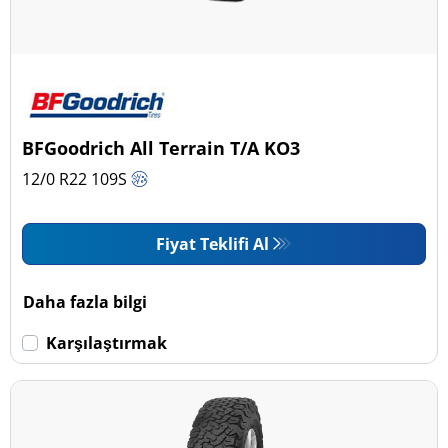
BFGoodrich All Terrain T/A KO3
12/0 R22
109
S
Fiyat Teklifi Al
Daha fazla bilgi
Karşılaştırmak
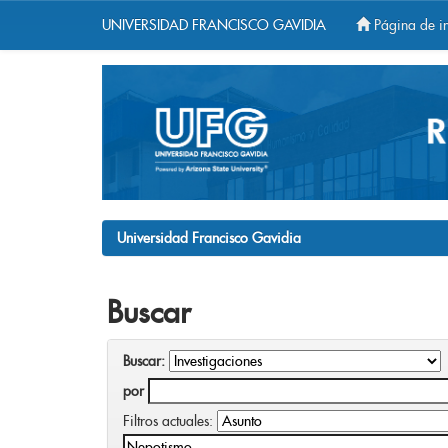
UNIVERSIDAD FRANCISCO GAVIDIA
Página de in
Skip
navigation
Universidad Francisco Gavidia
Buscar
Buscar:
por
Filtros actuales:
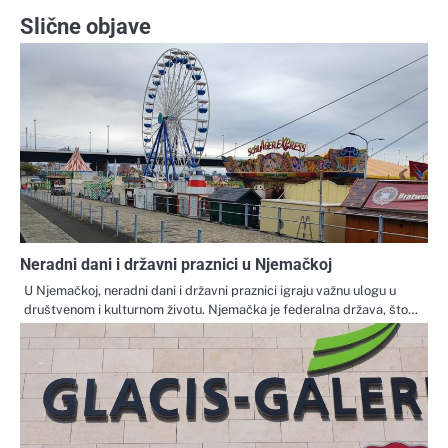
Slične objave
Neradni dani i državni praznici u Njemačkoj
U Njemačkoj, neradni dani i državni praznici igraju važnu ulogu u
društvenom i kulturnom životu. Njemačka je federalna država, što…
______
The answer should be nothing but the number of lines above that contain "dani".

2